2 – Inverse on Rotary – This setting is the commonly used option for most controllers that support Inverse Time feedrates. Using this option will make the posting engine switch between UMP and Inverse Time feedrates on each line based on if Rotary Motion is output on the line.

3 – Inverse on 4 and 5 Axis – This setting is used when you only wish inverse time feedrates to be output when 4 and 5 axis feature types are programmed in the software.

Lesson 10 – Step 1:

In this step we will look at the wrapping configuration. If the machine we are working with has the rotation axis mounted to the table so that the rotary axis is rotating around the machine’s X axis as shown in the picture below then we need to make sure the wrapping Post Questions are properly configured.

 

 

 

In the post processor, navigate to the Post Question: 442.

442. Wrapping X axis is (1=primary 2=secondary 3=tertiary)? 1
443. Wrapping Y axis is (1=primary 2=secondary 3=tertiary)? 2
444. Wrapping Z axis is (1=primary 2=secondary 3=tertiary)? 3

To have the correct wrapping direction for a machine shown above where the rotary axis is aligned and rotating around the X axis we need to make sure the Wrapping X axis is set to a value of “1”. If the rotary output is found to be going in the  wrong direction with this setting then simply change the value to “-1” to reverse the wrapping direction.

Post and open the NC code in your editor. Notice the “A” axis rotary position output moves that are written into the NC file.

Now change the setting of Post Question: 442. to  a value of “-1”,  Save the post processor and output and edit the NC code again. Notice this time the position moves for the rotary “A” axis have changed.

Lesson 10 – Step 2:

In this step we will be looking at the Inverse Time feedrate output. With the post processor opened in your editor navigate to the Post Question: 441. The default setting for this Post Question should be "2" in the BC_4x_Mill.BCPst file. If your is not set to a value of 2, please change it to a value of “2” now and save the post processor.

Generate the NC output file and open in your editor with the post processor. Notice how the motion with the rotary now has a Gcode “G93” and a feedrate on almost every line of code. Please read the following note to understand a little more about Inverse Time feedrates.

Inverse Time Feedrate – What is it?

Inverse Time feedrates are a way of output to the cnc machine’s controller how fast the axes on the machine tool should move to achieve the motion at the correct speed.
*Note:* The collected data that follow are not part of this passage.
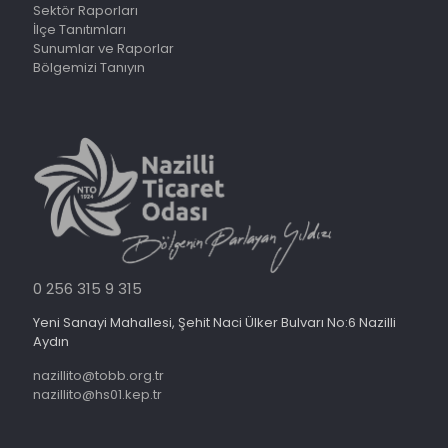
Sektör Raporları
İlçe Tanıtımları
Sunumlar ve Raporlar
Bölgemizi Tanıyın
0 256 315 9 315
Yeni Sanayi Mahallesi, Şehit Naci Ülker Bulvarı No:6 Nazilli
Aydın
nazillito@tobb.org.tr
nazillito@hs01.kep.tr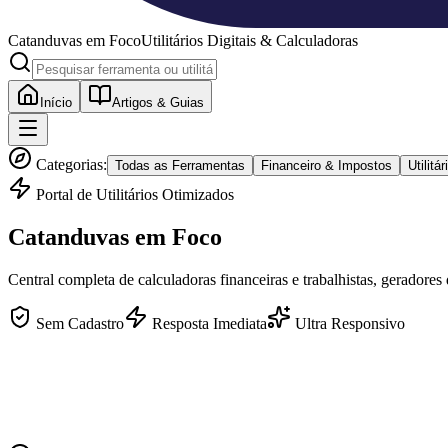
Catanduvas
em Foco
Utilitários Digitais & Calculadoras
Início
Artigos & Guias
Categorias:
Todas as Ferramentas
Financeiro & Impostos
Utilit
Portal de Utilitários Otimizados
Catanduvas
em Foco
Central completa de calculadoras financeiras e trabalhistas, geradores
Sem Cadastro
Resposta Imediata
Ultra Responsivo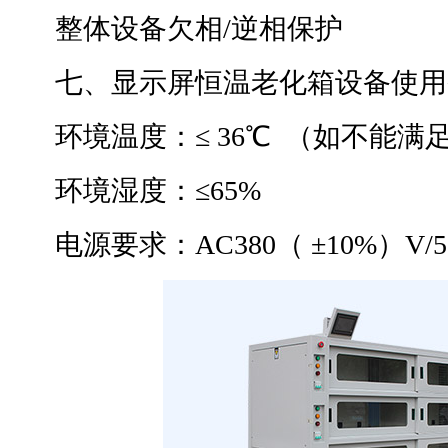
整体设备欠相/逆相保护
七、显示屏恒温老化箱设备使用
环境温度：≤ 36℃ （如不能满
环境湿度：≤65%
电源要求：AC380（ ±10%）V/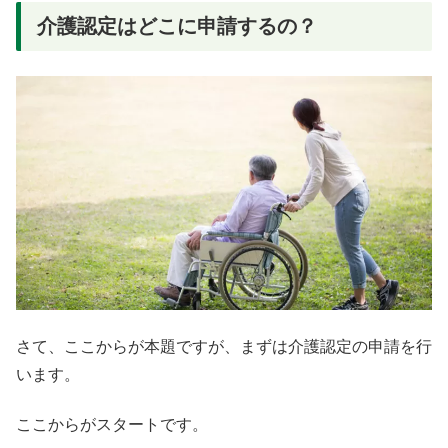
介護認定はどこに申請するの？
さて、ここからが本題ですが、まずは介護認定の申請を行
います。
ここからがスタートです。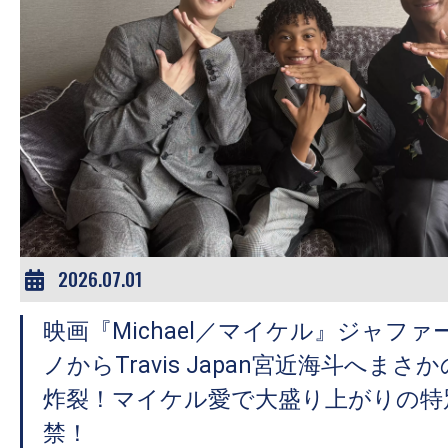
2026.07.01
映画『Michael／マイケル』ジャフ
ノからTravis Japan宮近海斗へまさ
炸裂！マイケル愛で大盛り上がりの特
禁！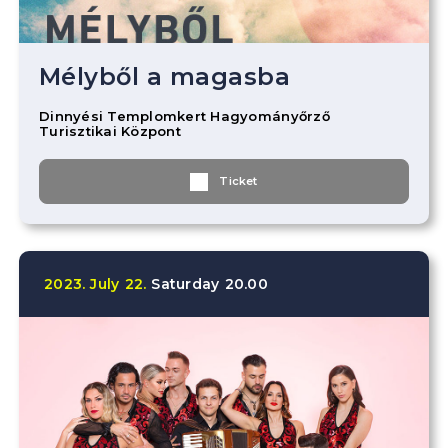
Mélyből a magasba
Dinnyési Templomkert Hagyományőrző
Turisztikai Központ
Ticket
2023.
July
22.
Saturday
20.00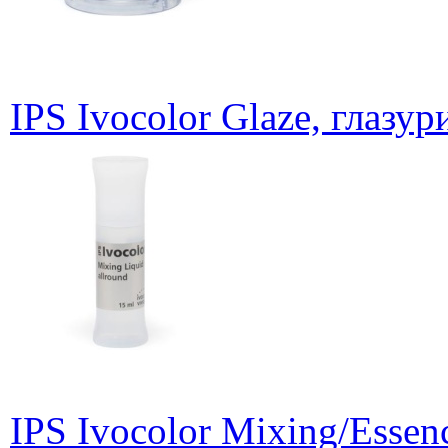
IPS Ivocolor Glaze, глазури
IPS Ivocolor Mixing/Essen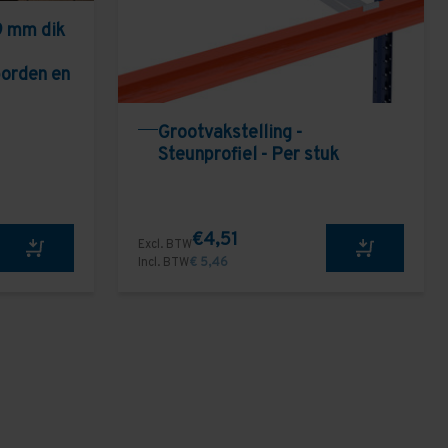
9 mm dik
borden en
Grootvakstelling -
Steunprofiel - Per stuk
€4,51
Excl. BTW
Incl. BTW
€ 5,46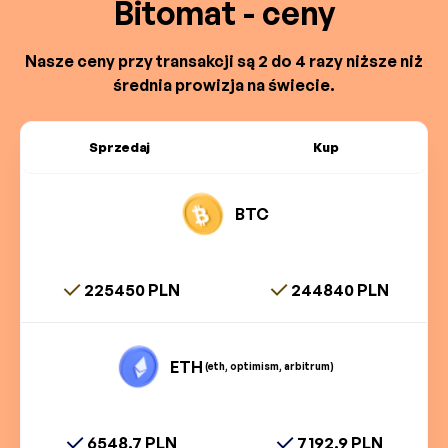
Bitomat - ceny
Nasze ceny przy transakcji są 2 do 4 razy niższe niż
średnia prowizja na świecie.
Sprzedaj
Kup
BTC
225450 PLN
244840 PLN
ETH
(eth, optimism, arbitrum)
6548.7 PLN
7192.9 PLN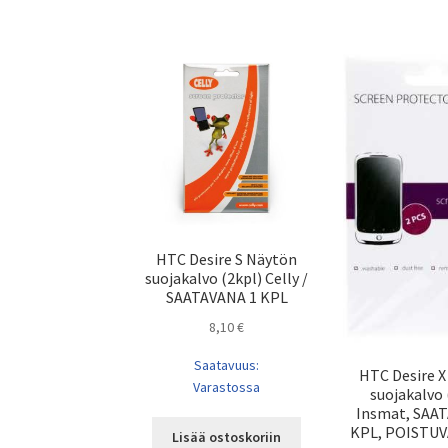
HTC Desire S Näytön
suojakalvo (2kpl) Celly /
SAATAVANA 1 KPL
8,10
€
Saatavuus:
HTC Desire 
Varastossa
suojakalvo 
Insmat, SAA
KPL, POISTU
Lisää ostoskoriin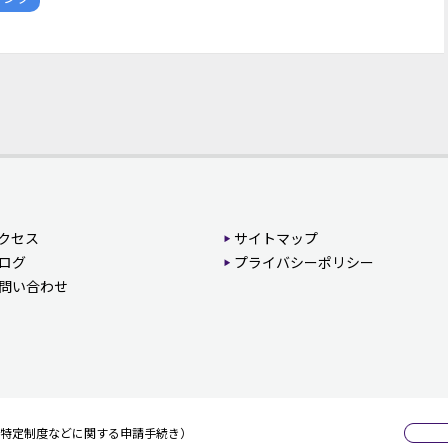
クセス
サイトマップ
ログ
プライバシーポリシー
問い合わせ
特定制度などに関する申請手続き）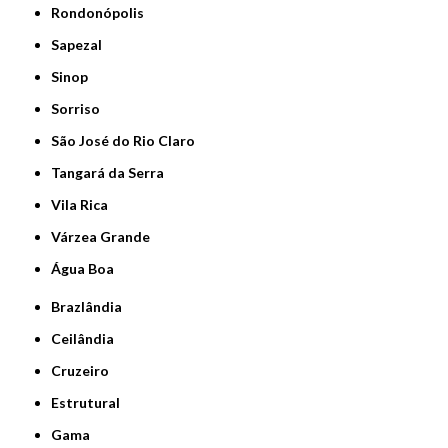
Rondonópolis
Sapezal
Sinop
Sorriso
São José do Rio Claro
Tangará da Serra
Vila Rica
Várzea Grande
Água Boa
Brazlândia
Ceilândia
Cruzeiro
Estrutural
Gama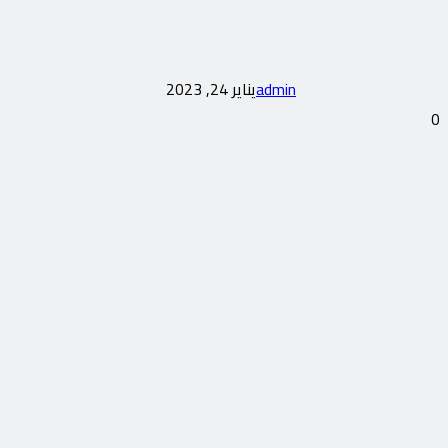
admin
يناير 24, 2023
0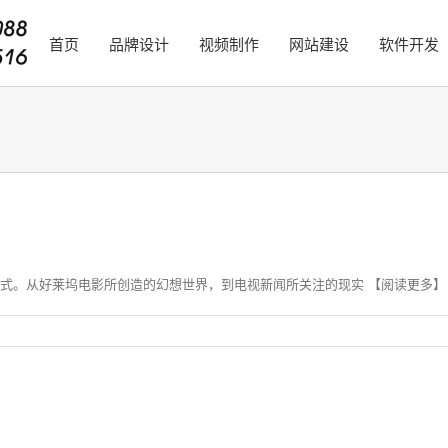
首页
品牌设计
视频制作
网站建设
软件开发
。从好莱坞电影所创造的幻想世界，到电视新闻所关注的现实 【阅读更多】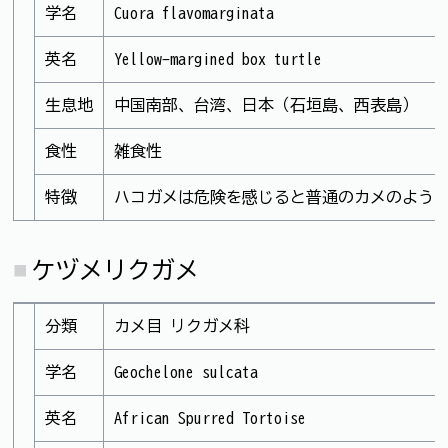
学名
Cuora flavomarginata
英名
Yellow-margined box turtle
生息地
中国南部、台湾、日本（石垣島、西表島）
食性
雑食性
特徴
ハコガメは危険を感じると普通のカメのよう
ケヅメリクガメ
分類
カメ目 リクガメ科
学名
Geochelone sulcata
英名
African Spurred Tortoise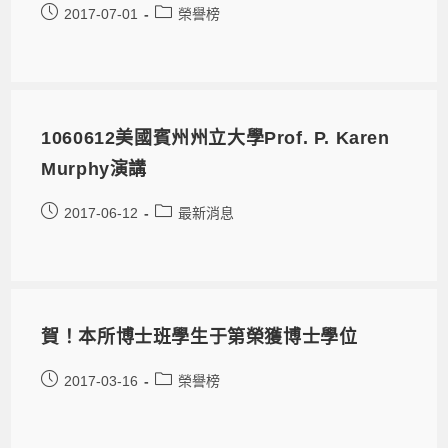
2017-07-01
榮譽榜
1060612美國賓州州立大學Prof. P. Karen
Murphy演講
2017-06-12
最新消息
賀！本所博士班學生于第榮獲博士學位
2017-03-16
榮譽榜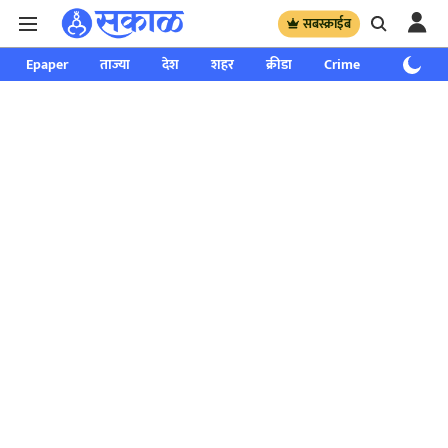
सबस्क्राईब
Epaper
ताज्या
देश
शहर
क्रीडा
Crime
साप्ताहिक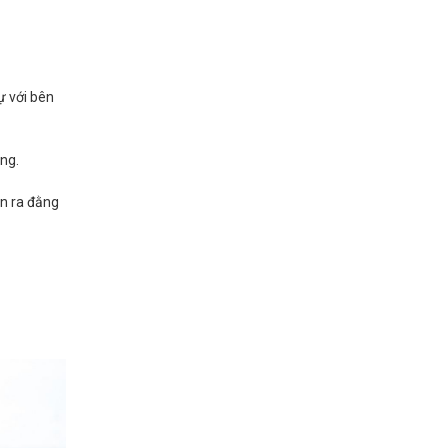
ự với bên
ông.
ìn ra đằng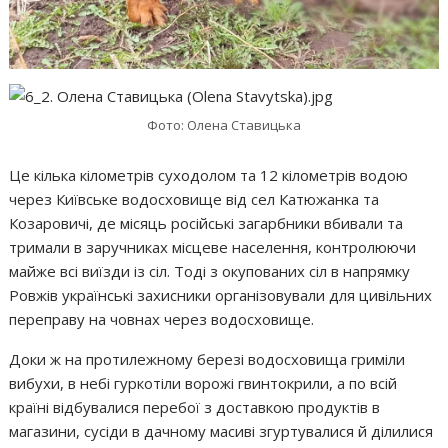
Фото: Олена Ставицька
Це кілька кілометрів суходолом та 12 кілометрів водою
через Київське водосховище від сел Катюжанка та
Козаровичі, де місяць російські загарбники вбивали та
тримали в заручниках місцеве населення, контролюючи
майже всі виїзди із сіл. Тоді з окупованих сіл в напрямку
Ровжів українські захисники організовували для цивільних
переправу на човнах через водосховище.
Доки ж на протилежному березі водосховища гриміли
вибухи, в небі гуркотіли ворожі гвинтокрили, а по всій
країні відбувалися перебої з доставкою продуктів в
магазини, сусіди в дачному масиві згуртувалися й ділилися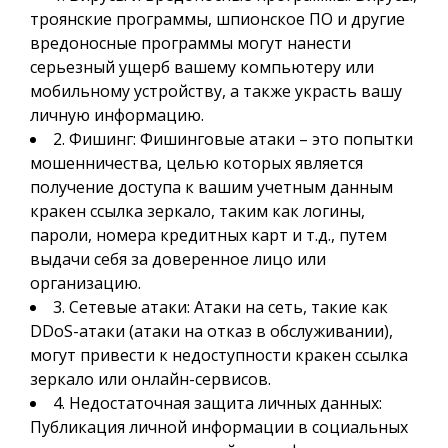
троянские программы, шпионское ПО и другие
вредоносные программы могут нанести
серьезный ущерб вашему компьютеру или
мобильному устройству, а также украсть вашу
личную информацию.
2. Фишинг: Фишинговые атаки – это попытки
мошенничества, целью которых является
получение доступа к вашим учетным данным
кракен ссылка зеркало, таким как логины,
пароли, номера кредитных карт и т.д., путем
выдачи себя за доверенное лицо или
организацию.
3. Сетевые атаки: Атаки на сеть, такие как
DDoS-атаки (атаки на отказ в обслуживании),
могут привести к недоступности кракен ссылка
зеркало или онлайн-сервисов.
4. Недостаточная защита личных данных:
Публикация личной информации в социальных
What happens is the distance traveled by the tool on the part for each axis is calculated and based on the programmed feedrate, the time it should take for the machine to execute the required motion is calculated. Then the inverse of that time value is output as a feedrate value into the NC  code.

The reason for this type of calculated feedrate is to solve the problem encountered by UPM (unit per minute) feeds for machines where multiple rotary axes exist on a machine. When you are using UPM feedrates there is no way for the controller to know which rotary axis needs to move at the programmed feed. For a rotation of 15 degrees on the 1st rotary axis and 50 degrees on the secondary rotary axes, each rotary must move at different speeds to arrive at their destination at the same time. With inverse time feedrates the controller can take the time interval and move each of the machines axes at the required speed so they arrive at their programmed position in the defined amount of time.

The reason for a feedrate command on every line of code is due to the fact that the feedrate value must be calculated for each move of the program. On Fanuc based controllers the gcode that commonly represents Inverse Time feedrates is “G93”.